• _Task directions_
The reply should hold every line of the listing exactly, and none of its images.

• _Data section_
Content starts

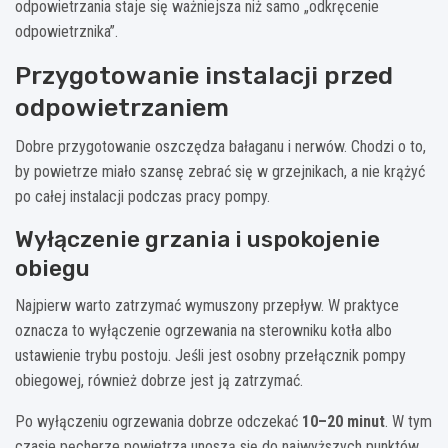
odpowietrzania staje się ważniejsza niż samo „odkręcenie
odpowietrznika”.
Przygotowanie instalacji przed
odpowietrzaniem
Dobre przygotowanie oszczędza bałaganu i nerwów. Chodzi o to,
by powietrze miało szansę zebrać się w grzejnikach, a nie krążyć
po całej instalacji podczas pracy pompy.
Wyłączenie grzania i uspokojenie
obiegu
Najpierw warto zatrzymać wymuszony przepływ. W praktyce
oznacza to wyłączenie ogrzewania na sterowniku kotła albo
ustawienie trybu postoju. Jeśli jest osobny przełącznik pompy
obiegowej, również dobrze jest ją zatrzymać.
Po wyłączeniu ogrzewania dobrze odczekać
10–20 minut
. W tym
czasie pęcherze powietrza unoszą się do najwyższych punktów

Content ends

• _Response below_
odpowietrzania staje się ważniejsza niż samo „odkręcenie
odpowietrznika”.
Przygotowanie instalacji przed
odpowietrzaniem
Dobre przygotowanie oszczędza bałaganu i nerwów. Chodzi o to,
by powietrze miało szansę zebrać się w grzejnikach, a nie krążyć
po całej instalacji podczas pracy pompy.
Wyłączenie grzania i uspokojenie
obiegu
Najpierw warto zatrzymać wymuszony przepływ. W praktyce
oznacza to wyłączenie ogrzewania na sterowniku kotła albo
ustawienie trybu postoju. Jeśli jest osobny przełącznik pompy
obiegowej, również dobrze jest ją zatrzymać.
Po wyłączeniu ogrzewania dobrze odczekać
10–20 minut
. W tym
czasie pęcherze powietrza unoszą się do najwyższych punktów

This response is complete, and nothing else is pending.